▸ What the task requires: Where the string "Zaburzenia" occurs in a line of the entries below, copy that line.

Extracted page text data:
"""
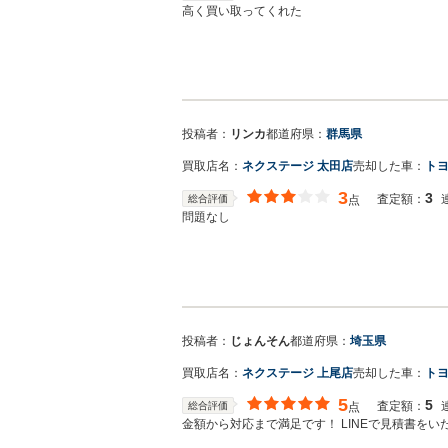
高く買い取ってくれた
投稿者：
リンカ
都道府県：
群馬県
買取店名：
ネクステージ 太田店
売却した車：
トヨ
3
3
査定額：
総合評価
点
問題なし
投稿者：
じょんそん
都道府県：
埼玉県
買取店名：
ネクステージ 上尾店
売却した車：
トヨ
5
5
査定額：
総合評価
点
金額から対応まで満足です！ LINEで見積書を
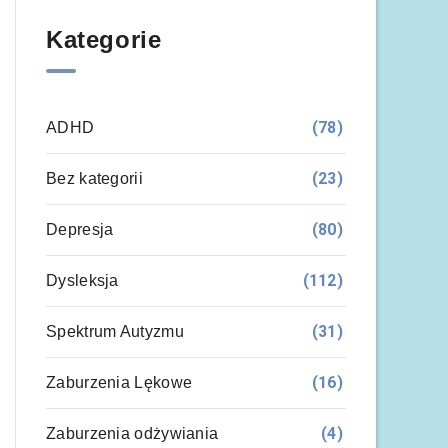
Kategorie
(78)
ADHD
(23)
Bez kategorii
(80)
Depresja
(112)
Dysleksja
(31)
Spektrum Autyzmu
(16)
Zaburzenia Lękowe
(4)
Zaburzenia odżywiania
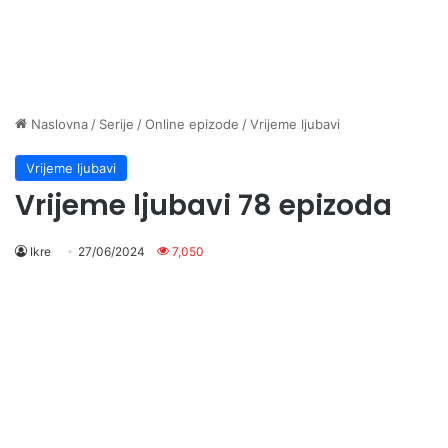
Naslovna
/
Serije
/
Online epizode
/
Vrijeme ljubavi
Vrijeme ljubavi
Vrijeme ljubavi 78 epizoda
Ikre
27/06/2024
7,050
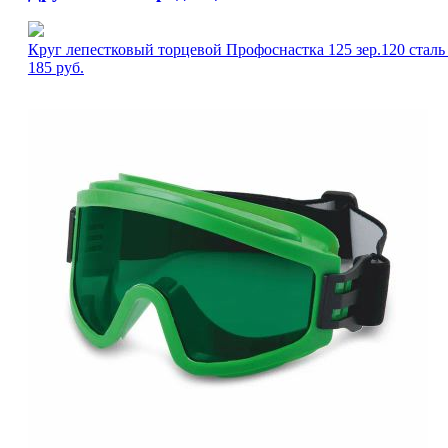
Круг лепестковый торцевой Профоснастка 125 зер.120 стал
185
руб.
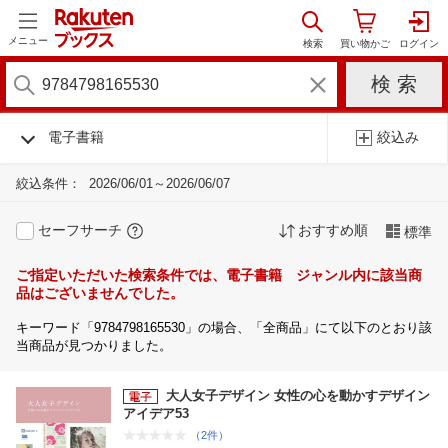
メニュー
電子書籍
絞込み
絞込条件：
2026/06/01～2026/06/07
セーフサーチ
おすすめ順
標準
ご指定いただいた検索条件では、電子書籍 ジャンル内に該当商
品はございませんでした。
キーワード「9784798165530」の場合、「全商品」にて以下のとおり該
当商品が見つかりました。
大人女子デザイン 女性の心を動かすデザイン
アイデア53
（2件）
"""
▸ Reply:
Zaburzenia Lękowe
Zaburzenia odżywiania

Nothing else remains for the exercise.